WHAT TO PRODUCE – Find "Naperville homeowners need" in the entries below; copy that line through the last, exactly, with no pictures.

SUPPLIED RECORDS –
===
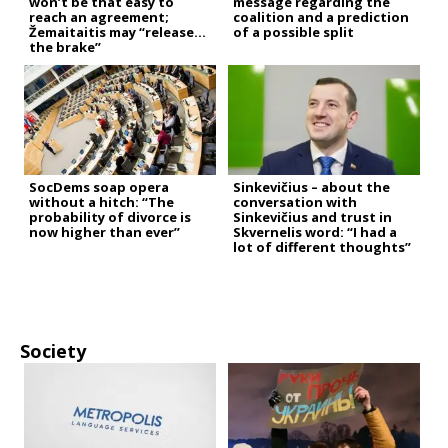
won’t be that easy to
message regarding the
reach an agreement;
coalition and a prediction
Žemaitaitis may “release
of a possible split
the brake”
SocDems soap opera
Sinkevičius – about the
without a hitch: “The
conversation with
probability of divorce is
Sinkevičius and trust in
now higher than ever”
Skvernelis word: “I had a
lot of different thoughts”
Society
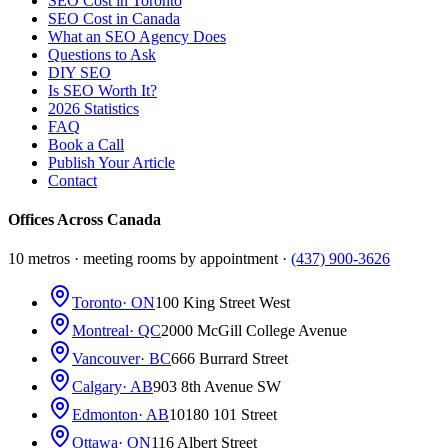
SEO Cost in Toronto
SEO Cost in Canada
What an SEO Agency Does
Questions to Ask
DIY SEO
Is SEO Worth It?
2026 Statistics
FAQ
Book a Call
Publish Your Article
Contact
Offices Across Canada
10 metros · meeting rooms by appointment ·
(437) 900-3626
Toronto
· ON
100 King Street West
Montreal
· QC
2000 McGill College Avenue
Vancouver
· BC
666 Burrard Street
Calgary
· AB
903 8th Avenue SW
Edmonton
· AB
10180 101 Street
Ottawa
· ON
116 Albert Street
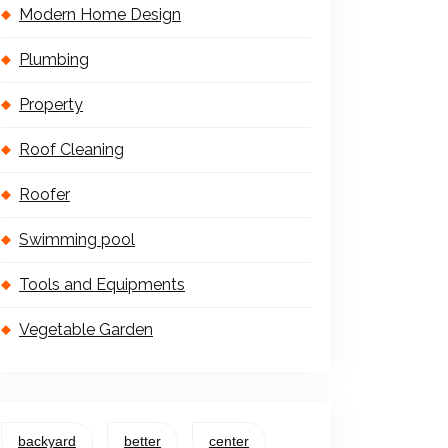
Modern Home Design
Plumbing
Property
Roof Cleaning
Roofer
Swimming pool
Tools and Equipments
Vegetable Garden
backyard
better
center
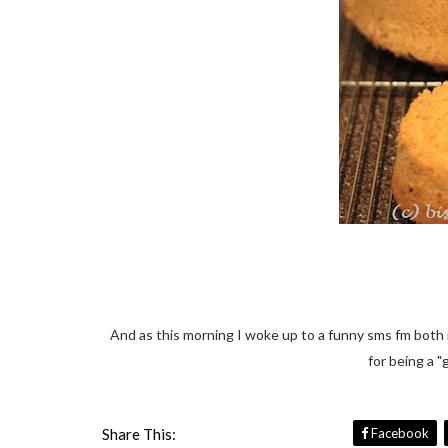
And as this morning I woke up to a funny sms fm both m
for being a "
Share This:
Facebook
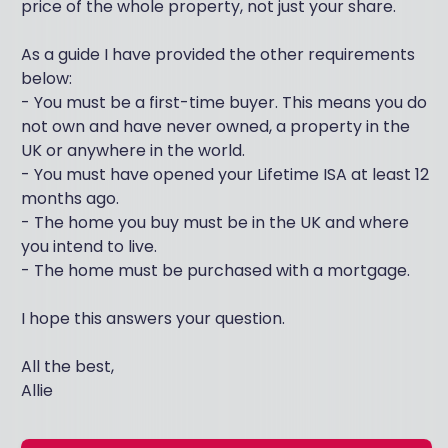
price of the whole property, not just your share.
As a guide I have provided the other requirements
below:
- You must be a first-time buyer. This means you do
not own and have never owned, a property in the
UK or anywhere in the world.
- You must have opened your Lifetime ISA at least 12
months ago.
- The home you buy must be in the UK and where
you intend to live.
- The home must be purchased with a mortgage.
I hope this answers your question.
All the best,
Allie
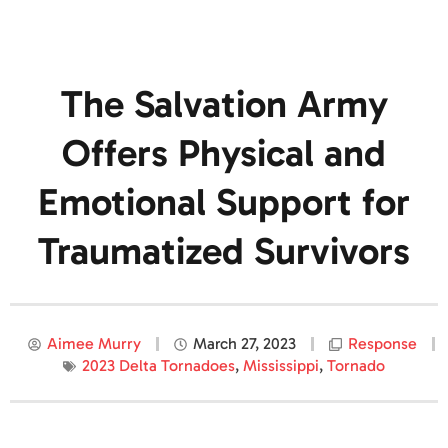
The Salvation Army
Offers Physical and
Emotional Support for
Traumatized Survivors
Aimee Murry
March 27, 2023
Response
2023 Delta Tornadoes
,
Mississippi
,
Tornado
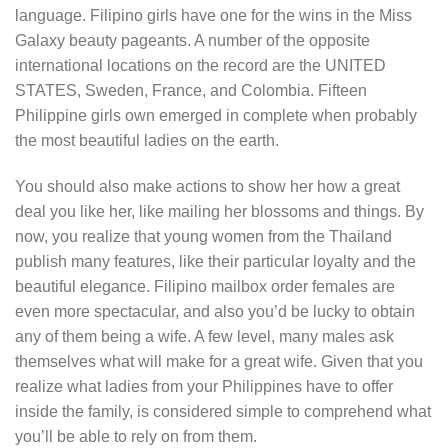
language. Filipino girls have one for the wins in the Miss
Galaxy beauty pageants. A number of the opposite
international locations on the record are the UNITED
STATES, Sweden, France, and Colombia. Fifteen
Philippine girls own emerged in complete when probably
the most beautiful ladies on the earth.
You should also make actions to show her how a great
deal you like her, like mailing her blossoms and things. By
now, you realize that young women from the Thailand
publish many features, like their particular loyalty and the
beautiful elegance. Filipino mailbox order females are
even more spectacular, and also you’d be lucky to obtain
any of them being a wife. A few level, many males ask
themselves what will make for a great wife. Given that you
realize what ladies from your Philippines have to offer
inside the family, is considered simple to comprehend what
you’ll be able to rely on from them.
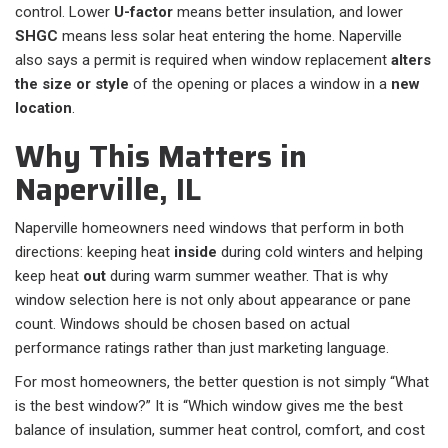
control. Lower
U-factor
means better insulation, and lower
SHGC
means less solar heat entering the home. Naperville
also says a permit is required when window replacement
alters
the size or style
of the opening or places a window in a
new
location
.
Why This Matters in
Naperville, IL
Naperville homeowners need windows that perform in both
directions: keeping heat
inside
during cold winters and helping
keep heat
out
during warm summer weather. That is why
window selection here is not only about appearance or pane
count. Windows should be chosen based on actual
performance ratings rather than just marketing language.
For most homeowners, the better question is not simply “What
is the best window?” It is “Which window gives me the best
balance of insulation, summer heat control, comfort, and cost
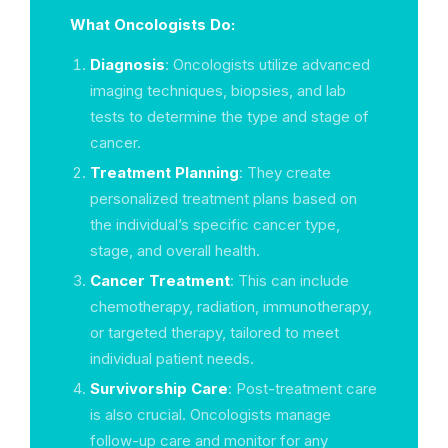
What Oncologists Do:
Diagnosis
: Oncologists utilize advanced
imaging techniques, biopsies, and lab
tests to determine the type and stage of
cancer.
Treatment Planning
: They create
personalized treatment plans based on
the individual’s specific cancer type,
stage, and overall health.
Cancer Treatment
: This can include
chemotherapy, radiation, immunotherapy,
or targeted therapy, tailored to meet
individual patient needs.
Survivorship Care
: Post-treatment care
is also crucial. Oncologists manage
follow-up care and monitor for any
===
SOLUTION TO THIS PROBLEM –
Naperville homeowners need windows that perform in both
directions: keeping heat
inside
during cold winters and helping
keep heat
out
during warm summer weather. That is why
window selection here is not only about appearance or pane
count. Windows should be chosen based on actual
performance ratings rather than just marketing language.
For most homeowners, the better question is not simply “What
is the best window?” It is “Which window gives me the best
balance of insulation, summer heat control, comfort, and cost
What Oncologists Do:
Diagnosis
: Oncologists utilize advanced
imaging techniques, biopsies, and lab
tests to determine the type and stage of
cancer.
Treatment Planning
: They create
personalized treatment plans based on
the individual’s specific cancer type,
stage, and overall health.
Cancer Treatment
: This can include
chemotherapy, radiation, immunotherapy,
or targeted therapy, tailored to meet
individual patient needs.
Survivorship Care
: Post-treatment care
is also crucial. Oncologists manage
follow-up care and monitor for any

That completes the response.